▶ What to work on: Would you reproduce exactly the lines below from the one holding "has height=2576, width=1253." through the one holding "What are the", inclusive, and no others?

▶ Exercise data:
::::

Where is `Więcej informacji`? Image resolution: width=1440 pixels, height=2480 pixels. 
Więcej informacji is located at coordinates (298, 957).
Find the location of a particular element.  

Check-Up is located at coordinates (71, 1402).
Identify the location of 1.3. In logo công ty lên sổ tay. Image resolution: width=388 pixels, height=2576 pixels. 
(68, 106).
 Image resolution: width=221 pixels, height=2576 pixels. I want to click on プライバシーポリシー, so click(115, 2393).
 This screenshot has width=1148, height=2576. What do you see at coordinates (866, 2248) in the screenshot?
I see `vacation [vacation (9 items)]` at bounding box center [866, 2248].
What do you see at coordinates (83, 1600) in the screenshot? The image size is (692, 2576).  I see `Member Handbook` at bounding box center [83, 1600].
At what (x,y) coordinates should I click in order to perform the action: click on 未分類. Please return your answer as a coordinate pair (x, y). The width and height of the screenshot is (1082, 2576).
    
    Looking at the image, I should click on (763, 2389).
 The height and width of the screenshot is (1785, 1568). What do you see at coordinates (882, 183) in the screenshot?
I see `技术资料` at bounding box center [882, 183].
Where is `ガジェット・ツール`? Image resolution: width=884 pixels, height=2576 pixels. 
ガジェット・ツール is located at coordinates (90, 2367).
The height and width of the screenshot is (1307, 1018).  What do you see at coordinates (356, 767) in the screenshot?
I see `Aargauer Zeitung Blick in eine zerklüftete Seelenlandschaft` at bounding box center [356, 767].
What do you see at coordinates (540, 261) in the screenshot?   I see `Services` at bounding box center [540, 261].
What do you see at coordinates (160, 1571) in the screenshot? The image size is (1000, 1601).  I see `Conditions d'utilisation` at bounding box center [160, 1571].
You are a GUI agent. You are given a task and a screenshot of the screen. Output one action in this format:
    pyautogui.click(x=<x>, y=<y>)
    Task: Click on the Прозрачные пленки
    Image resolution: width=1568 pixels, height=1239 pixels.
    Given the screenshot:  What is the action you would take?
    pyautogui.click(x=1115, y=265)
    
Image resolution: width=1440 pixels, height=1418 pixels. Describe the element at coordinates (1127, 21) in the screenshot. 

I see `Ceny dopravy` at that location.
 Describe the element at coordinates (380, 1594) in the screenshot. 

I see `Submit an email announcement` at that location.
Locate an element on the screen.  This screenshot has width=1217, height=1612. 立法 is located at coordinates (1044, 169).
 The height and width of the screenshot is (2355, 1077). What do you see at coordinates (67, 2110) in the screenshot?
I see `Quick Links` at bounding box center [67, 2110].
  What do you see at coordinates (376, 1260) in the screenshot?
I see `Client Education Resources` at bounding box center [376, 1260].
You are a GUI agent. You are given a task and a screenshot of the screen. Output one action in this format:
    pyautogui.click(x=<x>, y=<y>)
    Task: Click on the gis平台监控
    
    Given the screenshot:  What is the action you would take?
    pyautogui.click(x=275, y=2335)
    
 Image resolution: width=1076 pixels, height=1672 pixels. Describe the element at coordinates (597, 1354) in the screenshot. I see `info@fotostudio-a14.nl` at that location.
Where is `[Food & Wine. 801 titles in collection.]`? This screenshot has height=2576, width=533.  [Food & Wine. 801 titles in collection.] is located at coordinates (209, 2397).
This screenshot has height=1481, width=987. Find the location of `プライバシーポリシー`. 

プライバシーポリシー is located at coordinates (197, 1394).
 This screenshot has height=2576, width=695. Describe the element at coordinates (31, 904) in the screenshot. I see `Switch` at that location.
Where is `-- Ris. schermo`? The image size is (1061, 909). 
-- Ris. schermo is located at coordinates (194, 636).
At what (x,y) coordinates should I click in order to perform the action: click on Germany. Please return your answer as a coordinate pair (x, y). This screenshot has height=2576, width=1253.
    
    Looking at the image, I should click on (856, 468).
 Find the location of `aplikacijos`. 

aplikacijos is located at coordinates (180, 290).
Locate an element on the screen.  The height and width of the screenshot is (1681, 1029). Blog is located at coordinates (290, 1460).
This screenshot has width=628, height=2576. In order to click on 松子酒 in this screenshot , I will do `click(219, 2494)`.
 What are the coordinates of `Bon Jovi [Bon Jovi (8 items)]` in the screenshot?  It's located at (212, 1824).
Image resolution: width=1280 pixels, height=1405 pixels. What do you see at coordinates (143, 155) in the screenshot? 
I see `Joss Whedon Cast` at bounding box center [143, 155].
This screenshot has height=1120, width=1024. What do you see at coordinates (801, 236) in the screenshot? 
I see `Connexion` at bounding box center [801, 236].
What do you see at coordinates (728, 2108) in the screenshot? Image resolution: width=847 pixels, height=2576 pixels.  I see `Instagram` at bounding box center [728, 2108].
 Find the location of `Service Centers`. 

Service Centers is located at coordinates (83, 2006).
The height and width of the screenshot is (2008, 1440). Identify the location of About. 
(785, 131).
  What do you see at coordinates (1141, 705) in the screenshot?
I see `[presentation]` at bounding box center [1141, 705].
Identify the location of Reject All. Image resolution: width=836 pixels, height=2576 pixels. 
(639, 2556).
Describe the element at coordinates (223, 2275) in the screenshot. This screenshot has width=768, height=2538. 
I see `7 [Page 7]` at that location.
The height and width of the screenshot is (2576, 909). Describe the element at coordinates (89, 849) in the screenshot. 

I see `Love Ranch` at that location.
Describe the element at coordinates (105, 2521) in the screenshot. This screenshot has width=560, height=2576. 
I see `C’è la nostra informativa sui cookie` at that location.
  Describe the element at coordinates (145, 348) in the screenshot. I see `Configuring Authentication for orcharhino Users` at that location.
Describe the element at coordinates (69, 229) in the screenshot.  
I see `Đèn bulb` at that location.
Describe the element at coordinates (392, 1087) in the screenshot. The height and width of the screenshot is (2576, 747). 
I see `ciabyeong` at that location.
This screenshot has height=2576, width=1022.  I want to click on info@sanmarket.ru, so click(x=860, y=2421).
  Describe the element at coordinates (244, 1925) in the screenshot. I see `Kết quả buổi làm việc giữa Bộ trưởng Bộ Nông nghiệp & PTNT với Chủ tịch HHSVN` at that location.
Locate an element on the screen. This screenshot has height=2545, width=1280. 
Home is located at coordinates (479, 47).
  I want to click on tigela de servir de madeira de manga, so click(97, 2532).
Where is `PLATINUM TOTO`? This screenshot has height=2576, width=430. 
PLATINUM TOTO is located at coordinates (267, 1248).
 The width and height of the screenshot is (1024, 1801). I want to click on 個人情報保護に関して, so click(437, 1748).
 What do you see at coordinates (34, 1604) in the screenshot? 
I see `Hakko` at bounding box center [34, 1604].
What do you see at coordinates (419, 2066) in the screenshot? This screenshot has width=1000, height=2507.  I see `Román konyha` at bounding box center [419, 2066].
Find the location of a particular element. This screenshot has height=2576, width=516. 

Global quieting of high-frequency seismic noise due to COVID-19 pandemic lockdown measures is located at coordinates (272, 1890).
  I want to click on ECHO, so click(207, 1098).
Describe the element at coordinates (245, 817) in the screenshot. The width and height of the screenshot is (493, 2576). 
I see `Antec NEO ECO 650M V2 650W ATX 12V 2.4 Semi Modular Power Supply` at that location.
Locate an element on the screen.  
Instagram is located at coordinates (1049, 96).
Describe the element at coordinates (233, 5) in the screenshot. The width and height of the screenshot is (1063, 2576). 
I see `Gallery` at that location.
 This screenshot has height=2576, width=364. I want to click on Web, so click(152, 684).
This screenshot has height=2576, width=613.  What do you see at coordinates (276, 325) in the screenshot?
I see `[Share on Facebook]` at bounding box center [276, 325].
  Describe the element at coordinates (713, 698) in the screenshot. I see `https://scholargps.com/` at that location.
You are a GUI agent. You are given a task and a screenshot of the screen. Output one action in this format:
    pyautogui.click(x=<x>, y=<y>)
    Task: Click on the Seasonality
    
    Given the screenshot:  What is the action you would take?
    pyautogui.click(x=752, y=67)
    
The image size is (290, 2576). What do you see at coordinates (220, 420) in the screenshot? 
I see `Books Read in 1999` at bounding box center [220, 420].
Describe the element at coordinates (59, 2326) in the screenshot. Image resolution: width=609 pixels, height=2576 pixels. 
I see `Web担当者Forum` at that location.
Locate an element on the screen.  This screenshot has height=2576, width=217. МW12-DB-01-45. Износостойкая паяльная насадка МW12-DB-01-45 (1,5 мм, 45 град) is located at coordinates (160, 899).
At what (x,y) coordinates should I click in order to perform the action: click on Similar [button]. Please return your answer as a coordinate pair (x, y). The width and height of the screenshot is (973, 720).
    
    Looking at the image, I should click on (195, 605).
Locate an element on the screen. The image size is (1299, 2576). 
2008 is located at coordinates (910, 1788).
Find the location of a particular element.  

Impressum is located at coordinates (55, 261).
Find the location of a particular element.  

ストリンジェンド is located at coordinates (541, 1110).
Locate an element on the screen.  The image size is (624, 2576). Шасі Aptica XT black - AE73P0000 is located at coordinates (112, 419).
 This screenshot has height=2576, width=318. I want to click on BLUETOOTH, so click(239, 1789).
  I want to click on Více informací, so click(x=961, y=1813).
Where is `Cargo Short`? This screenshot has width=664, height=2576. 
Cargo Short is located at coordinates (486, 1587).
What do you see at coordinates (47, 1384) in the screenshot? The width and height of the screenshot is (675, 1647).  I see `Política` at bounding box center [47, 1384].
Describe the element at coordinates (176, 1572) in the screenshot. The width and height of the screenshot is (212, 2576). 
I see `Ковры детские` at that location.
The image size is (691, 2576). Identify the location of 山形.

::::

▶ Response to the exercise:
At what (x,y) coordinates should I click in order to perform the action: click on Germany. Please return your answer as a coordinate pair (x, y). This screenshot has height=2576, width=1253.
    
    Looking at the image, I should click on (856, 468).
 Find the location of `aplikacijos`. 

aplikacijos is located at coordinates (180, 290).
Locate an element on the screen.  The height and width of the screenshot is (1681, 1029). Blog is located at coordinates (290, 1460).
This screenshot has width=628, height=2576. In order to click on 松子酒 in this screenshot , I will do `click(219, 2494)`.
 What are the coordinates of `Bon Jovi [Bon Jovi (8 items)]` in the screenshot?  It's located at (212, 1824).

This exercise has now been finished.